Give back each line below verbatim.

#### EXTRACTED INFORMATION:
▼

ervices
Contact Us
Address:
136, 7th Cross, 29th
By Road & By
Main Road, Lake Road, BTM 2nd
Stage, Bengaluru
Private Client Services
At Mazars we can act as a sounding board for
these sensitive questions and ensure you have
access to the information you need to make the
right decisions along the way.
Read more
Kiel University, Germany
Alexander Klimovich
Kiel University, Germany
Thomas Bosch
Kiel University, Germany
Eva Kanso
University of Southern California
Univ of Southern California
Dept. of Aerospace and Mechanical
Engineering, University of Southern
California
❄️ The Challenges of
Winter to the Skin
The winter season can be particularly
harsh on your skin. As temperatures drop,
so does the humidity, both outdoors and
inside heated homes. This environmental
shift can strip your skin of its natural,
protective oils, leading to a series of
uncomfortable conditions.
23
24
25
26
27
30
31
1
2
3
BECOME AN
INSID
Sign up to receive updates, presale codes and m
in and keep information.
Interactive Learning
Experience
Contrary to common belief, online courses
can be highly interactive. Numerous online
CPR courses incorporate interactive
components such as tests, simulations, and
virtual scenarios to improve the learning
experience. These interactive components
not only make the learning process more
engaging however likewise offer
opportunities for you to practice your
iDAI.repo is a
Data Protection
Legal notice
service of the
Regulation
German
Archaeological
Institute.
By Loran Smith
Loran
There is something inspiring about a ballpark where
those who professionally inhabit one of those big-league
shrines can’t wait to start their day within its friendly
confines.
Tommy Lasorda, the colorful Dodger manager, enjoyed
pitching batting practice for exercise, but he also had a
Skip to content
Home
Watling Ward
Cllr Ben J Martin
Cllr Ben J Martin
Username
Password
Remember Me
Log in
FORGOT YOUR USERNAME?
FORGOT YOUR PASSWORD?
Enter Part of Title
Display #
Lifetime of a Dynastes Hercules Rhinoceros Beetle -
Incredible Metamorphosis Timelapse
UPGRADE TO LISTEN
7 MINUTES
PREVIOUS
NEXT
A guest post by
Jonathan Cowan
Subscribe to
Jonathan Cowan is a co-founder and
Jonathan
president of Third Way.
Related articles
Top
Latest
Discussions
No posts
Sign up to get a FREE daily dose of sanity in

▲

#### ANSWER SPACE:
ervices
Contact Us
Address:
136, 7th Cross, 29th
By Road & By
Main Road, Lake Road, BTM 2nd
Stage, Bengaluru
Private Client Services
At Mazars we can act as a sounding board for
these sensitive questions and ensure you have
access to the information you need to make the
right decisions along the way.
Read more
Kiel University, Germany
Alexander Klimovich
Kiel University, Germany
Thomas Bosch
Kiel University, Germany
Eva Kanso
University of Southern California
Univ of Southern California
Dept. of Aerospace and Mechanical
Engineering, University of Southern
California
❄️ The Challenges of
Winter to the Skin
The winter season can be particularly
harsh on your skin. As temperatures drop,
so does the humidity, both outdoors and
inside heated homes. This environmental
shift can strip your skin of its natural,
protective oils, leading to a series of
uncomfortable conditions.
23
24
25
26
27
30
31
1
2
3
BECOME AN
INSID
Sign up to receive updates, presale codes and m
in and keep information.
Interactive Learning
Experience
Contrary to common belief, online courses
can be highly interactive. Numerous online
CPR courses incorporate interactive
components such as tests, simulations, and
virtual scenarios to improve the learning
experience. These interactive components
not only make the learning process more
engaging however likewise offer
opportunities for you to practice your
iDAI.repo is a
Data Protection
Legal notice
service of the
Regulation
German
Archaeological
Institute.
By Loran Smith
Loran
There is something inspiring about a ballpark where
those who professionally inhabit one of those big-league
shrines can’t wait to start their day within its friendly
confines.
Tommy Lasorda, the colorful Dodger manager, enjoyed
pitching batting practice for exercise, but he also had a
Skip to content
Home
Watling Ward
Cllr Ben J Martin
Cllr Ben J Martin
Username
Password
Remember Me
Log in
FORGOT YOUR USERNAME?
FORGOT YOUR PASSWORD?
Enter Part of Title
Display #
Lifetime of a Dynastes Hercules Rhinoceros Beetle -
Incredible Metamorphosis Timelapse
UPGRADE TO LISTEN
7 MINUTES
PREVIOUS
NEXT
A guest post by
Jonathan Cowan
Subscribe to
Jonathan Cowan is a co-founder and
Jonathan
president of Third Way.
Related articles
Top
Latest
Discussions
No posts
Sign up to get a FREE daily dose of sanity in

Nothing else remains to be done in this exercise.